Item 43535694

pera • 3 days ago

Do you really need to provide the docs? I would have imagined that those docs are included in their training sets. There is even a guide on how to migrate from GTK3 to GTK4, so this seems to be a low-hanging fruit job for an LLM iff they are okay for coding.

dagw • 3 days ago

Feeding them the docs makes a huge difference in my experience. The docs might be somewhere in the training set, but telling the LLM explicitly "Use these docs before anything else" solves a lot of problems the the LLM mixing up different versions of a library or confusing two different libraries with a similar API.

Workaccount2 • 3 days ago

LLMs are not data archives. They are god awful at storing data, and even calling them a lossy compression tool is a stretch because it implies they are a compression tool for data.

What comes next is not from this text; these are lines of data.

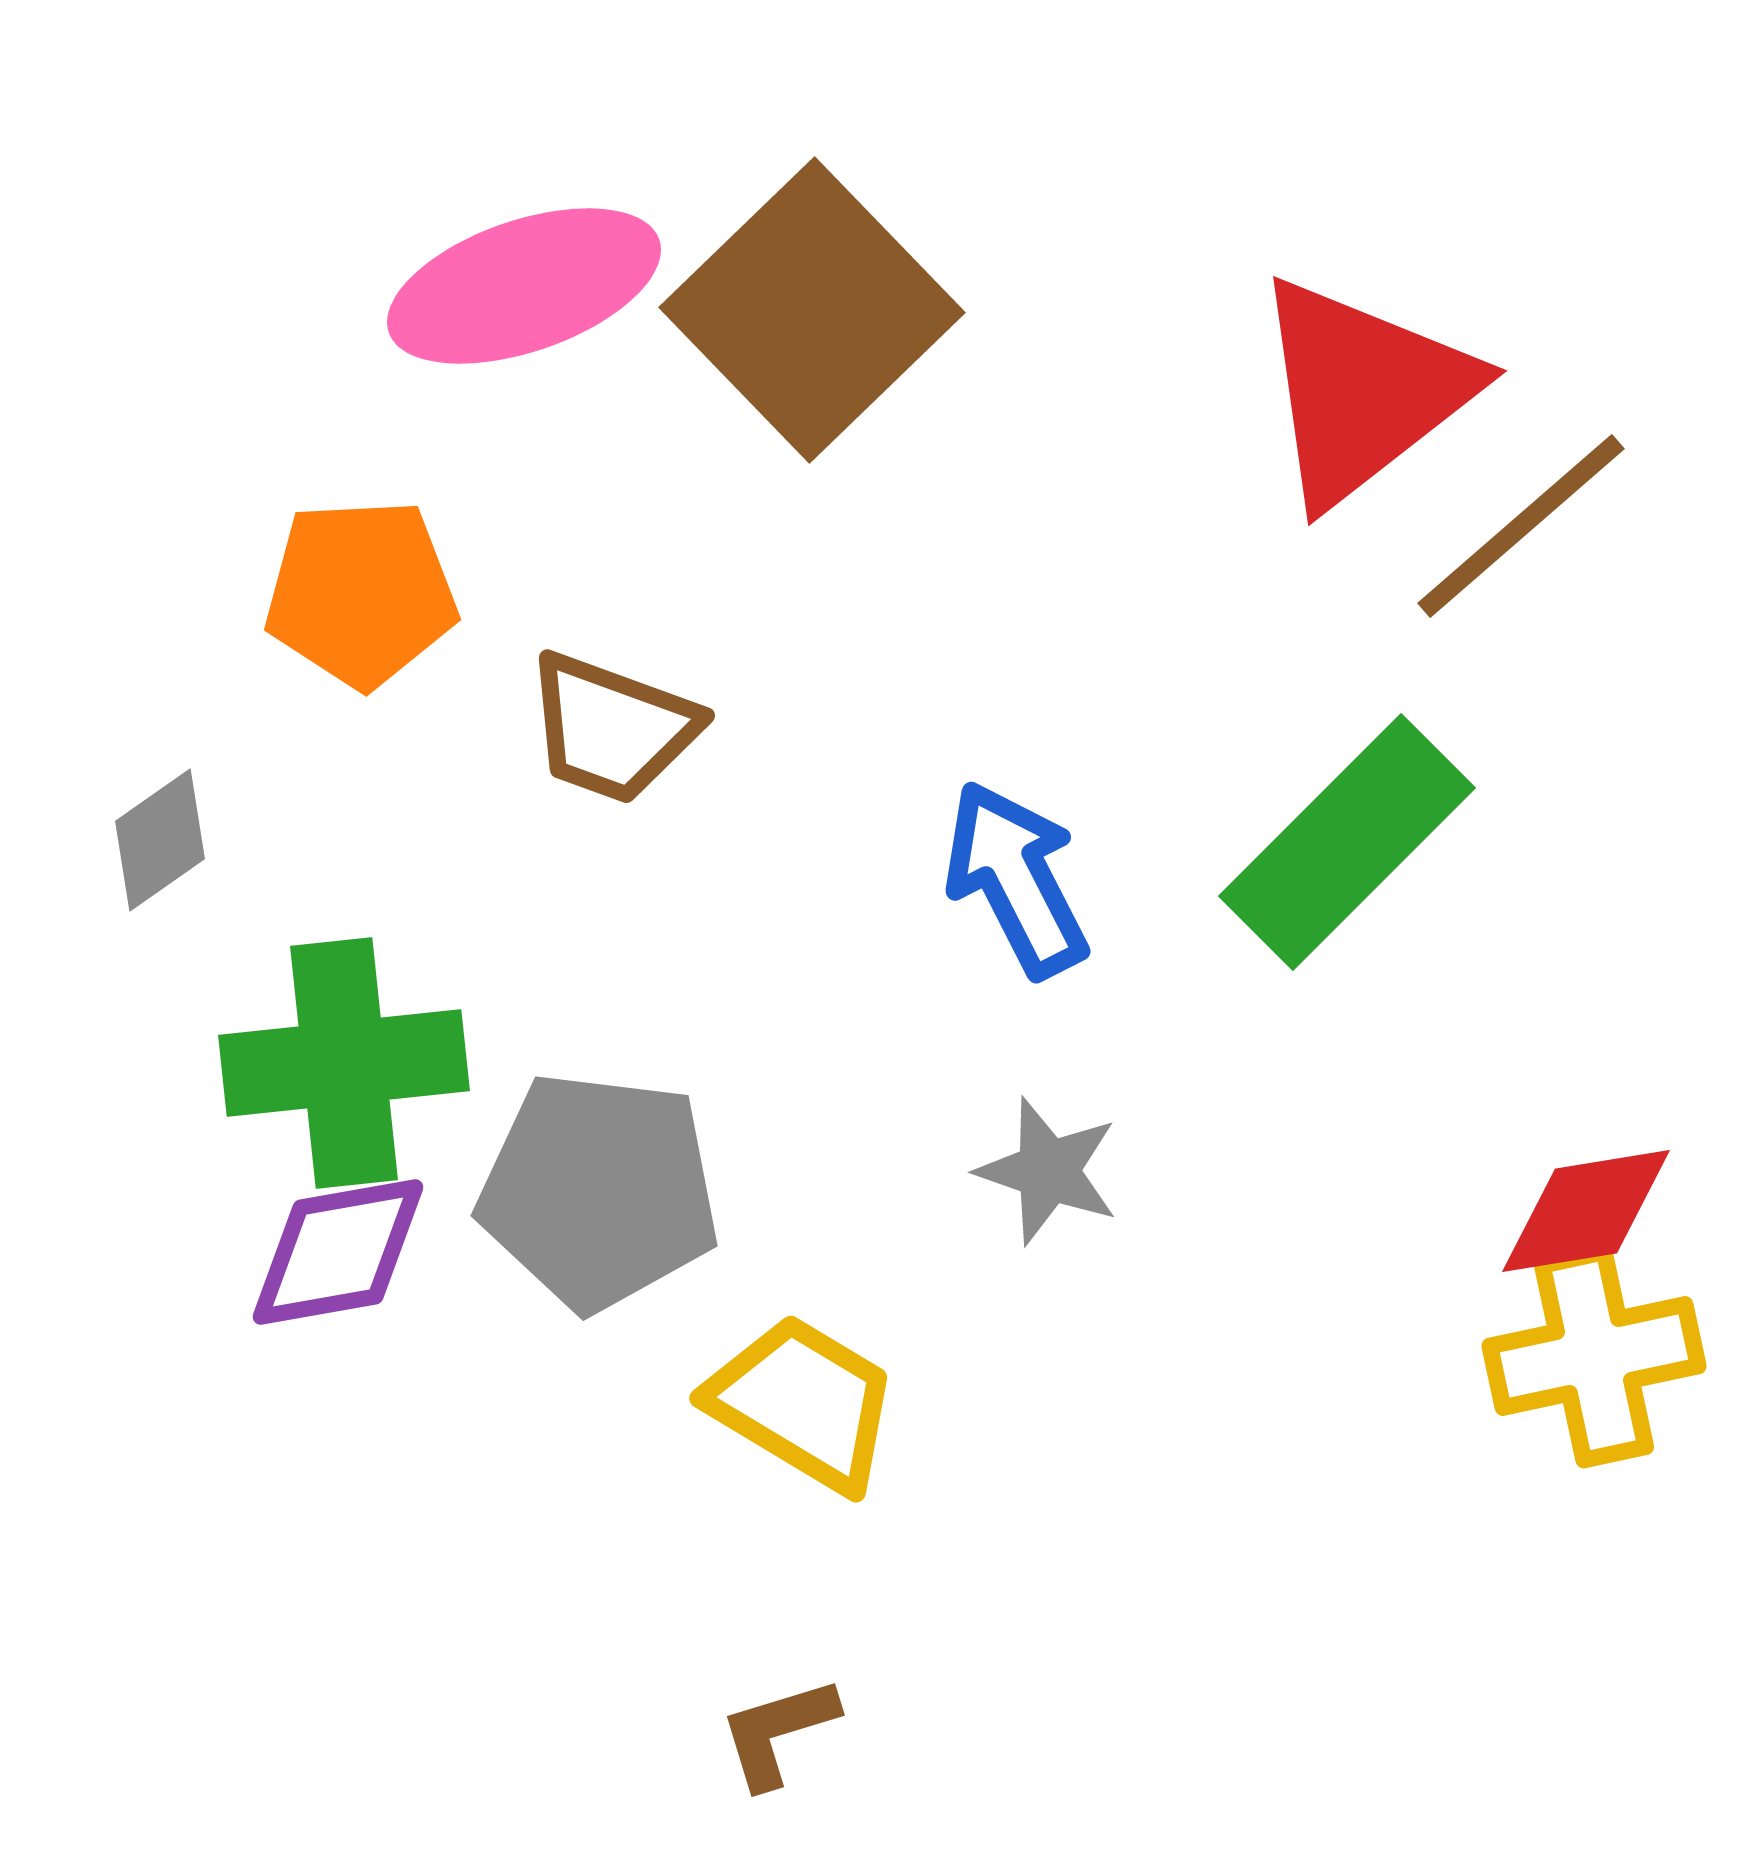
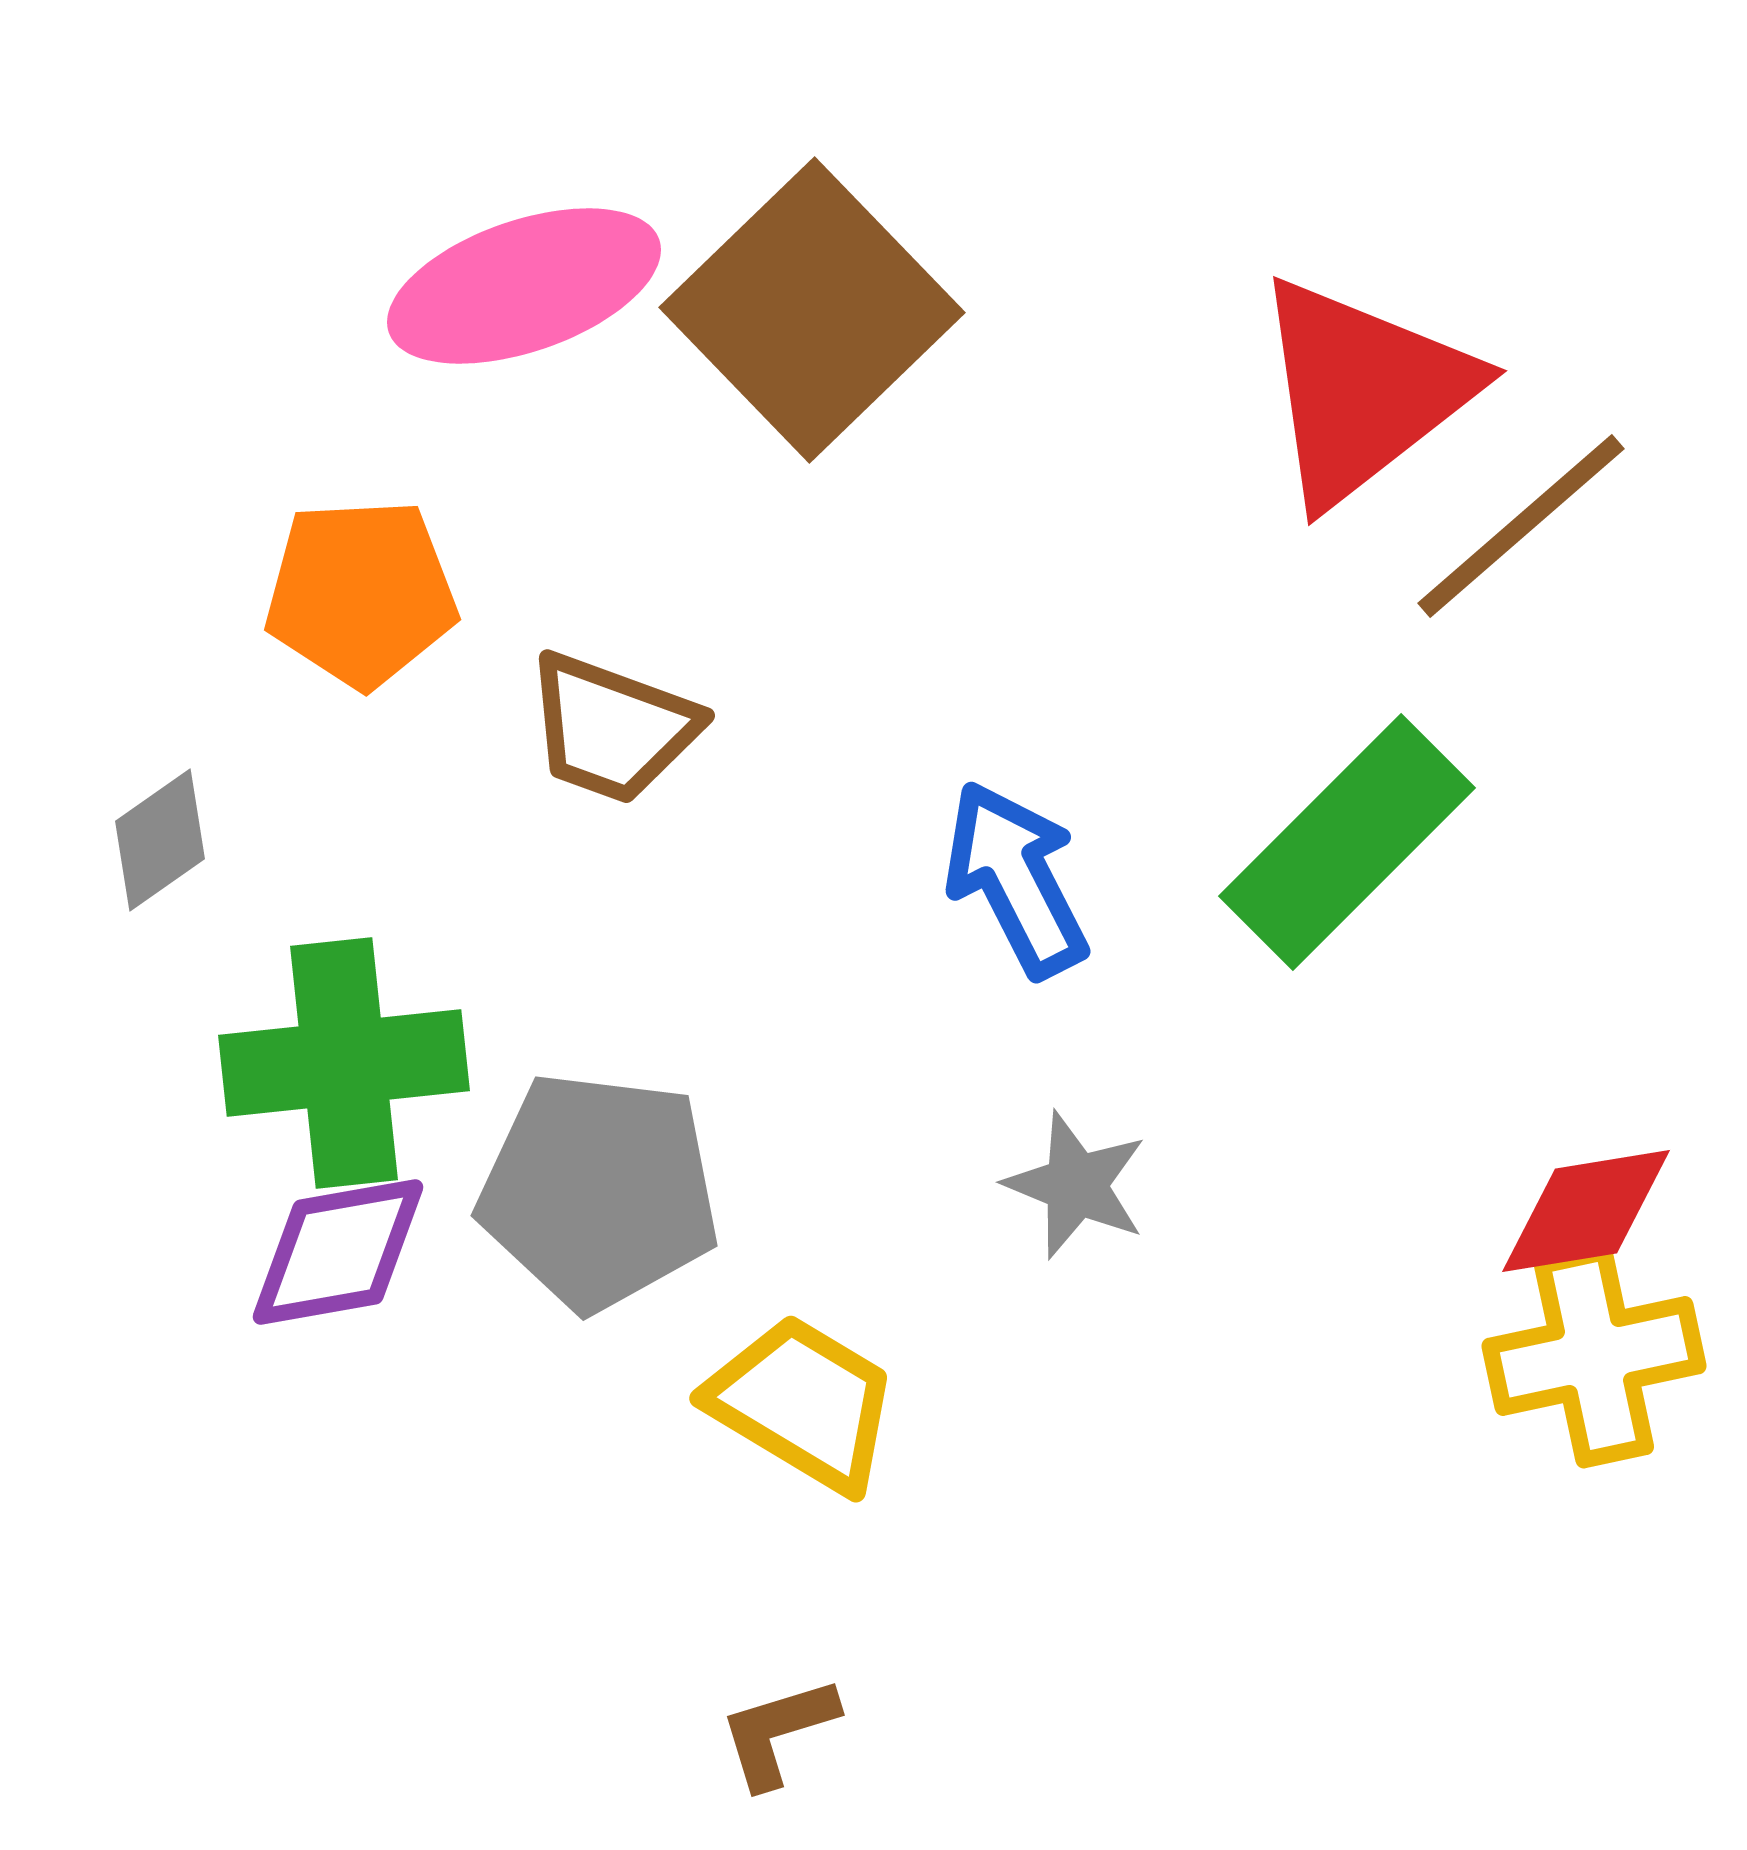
gray star: moved 28 px right, 14 px down; rotated 3 degrees clockwise
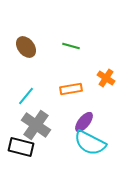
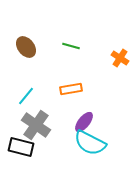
orange cross: moved 14 px right, 20 px up
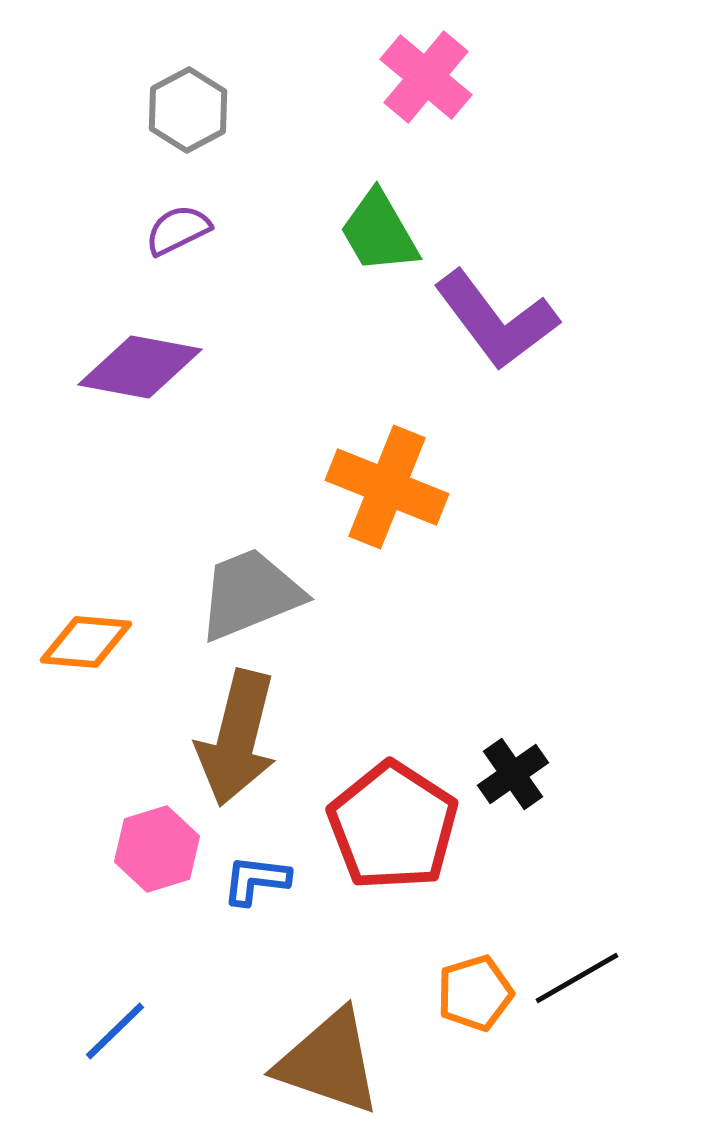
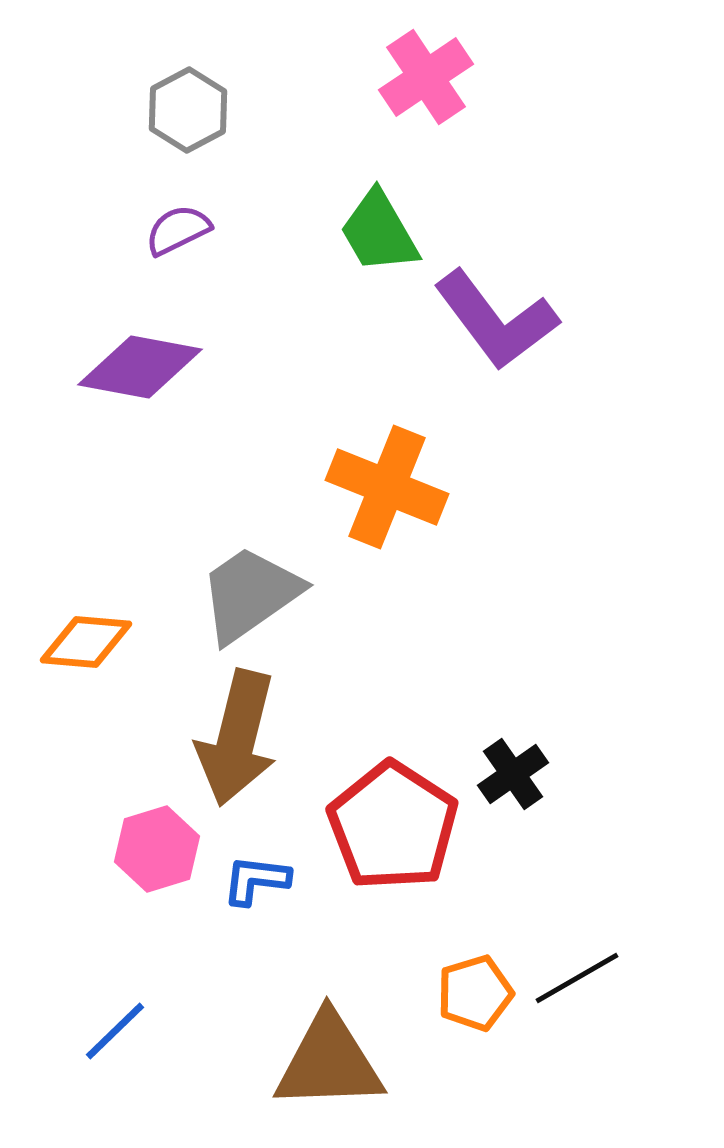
pink cross: rotated 16 degrees clockwise
gray trapezoid: rotated 13 degrees counterclockwise
brown triangle: rotated 21 degrees counterclockwise
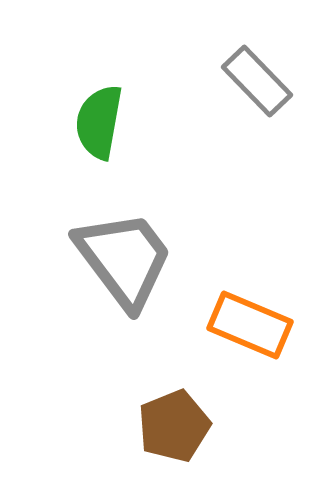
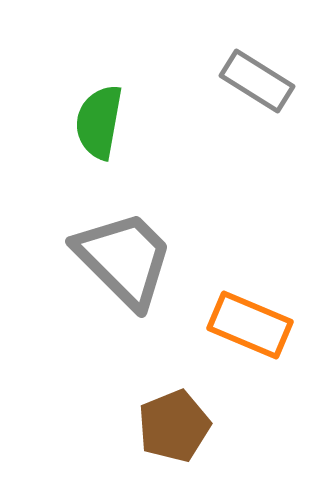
gray rectangle: rotated 14 degrees counterclockwise
gray trapezoid: rotated 8 degrees counterclockwise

LLM's will always benefit from in context learning because they don't have a huge archive of data to draw on (and even when they do, they are not the best at selecting data to incorporate).

iamjackg • 3 days ago

You might not need to, but LLMs don't have perfect recall -- they're (variably) lossy by nature. Providing documentation is a pretty much universally accepted way to drastically improve their output.

baq • 3 days ago

It moves the model from 'sorta-kinda-maybe-know-something-about-this' to being grounded in the context itself. Huge difference for anything underrepresented (not only obscure packages and not-Python not-JS languages).

nurettin • 2 days ago

Docs make them hallucinate a lot less. Unfortunately, all those docs will eat up the context window. Claude has "projects" for uploading them and Gemini2.5+ just has a very large window so maybe that's ok.

jchw • 3 days ago

In my experience even feeding it the docs probably won't get it there, but it usually helps. It actually seems to work better if the document you're feeding it is also in the training data, but I'm not an expert.

vasergen • 3 days ago

The training set is huge and model "forgets" some of the stuff, providing docs in context makes sense, plus docs could be up to date comparing to training set.